Generally, this requires the spy to play a role, his quarry becoming, unawares, part of the fiction. Espionage is intended to reveal the private functions of an opponent state, just as war seeks to make the private property of the enemy - the territory which makes it a “state” - into one’s own. 

This reality is made most evident with industrial espionage, when a firm uses spies to steal trade secrets and information from a competitor. 

As this crucial transmission of data must itself remain secret, in order for the “drama” to proceed as per the plot, espionage makes the private sphere of the public (the state) part of an opponent “house.” 

But the story is never that simple. In anticipation of being spied upon, proprietors of one state or private firm, at odds or at war with another, will create their own fiction as a means of misleading and deceiving the enemy. 

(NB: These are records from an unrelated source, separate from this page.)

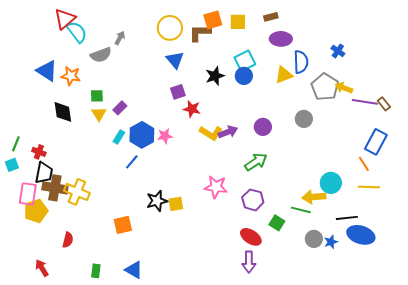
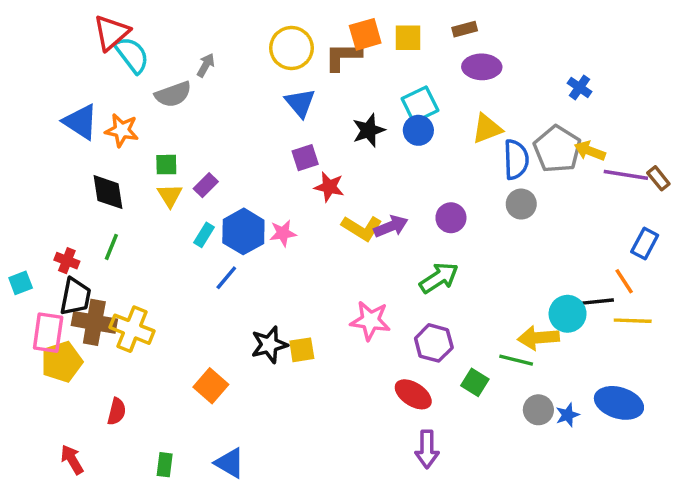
blue semicircle: (301, 62) -> (516, 159), moved
blue rectangle: (376, 142) -> (645, 243), size x0.7
green line: (16, 144) -> (111, 247), moved
black line: (347, 218) -> (595, 302), moved
orange square: (123, 225) -> (211, 386), turned -36
red ellipse: (251, 237) -> (413, 394), moved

The double-agent, in this play, creates a drama in which his own paymasters, and not the enemy, become the unwitting performers. 

The narrative of espionage produces content that is always uncertain, incomplete and unreliable. 

Espionage, as one of the arts of war, provides an interesting counterpoint to propaganda. The latter is by definition, public, and aims to fictionalize the nature of the enemy.

Spying must be private, both in its conduct, and in knowledge it produces. But it is determined to clarify the true nature of the enemy. 

Of course, spying by the modern state isn't restricted to foreign enemies. During the Cold War, the Soviet Union and other countries engaged in widespread internal spying. 

It is estimated that more than half of the population of the former (East) German Democratic Republic, were informers for the Stasi secret police. 

In Western democracies during the same period, governments also spied on their citizens. 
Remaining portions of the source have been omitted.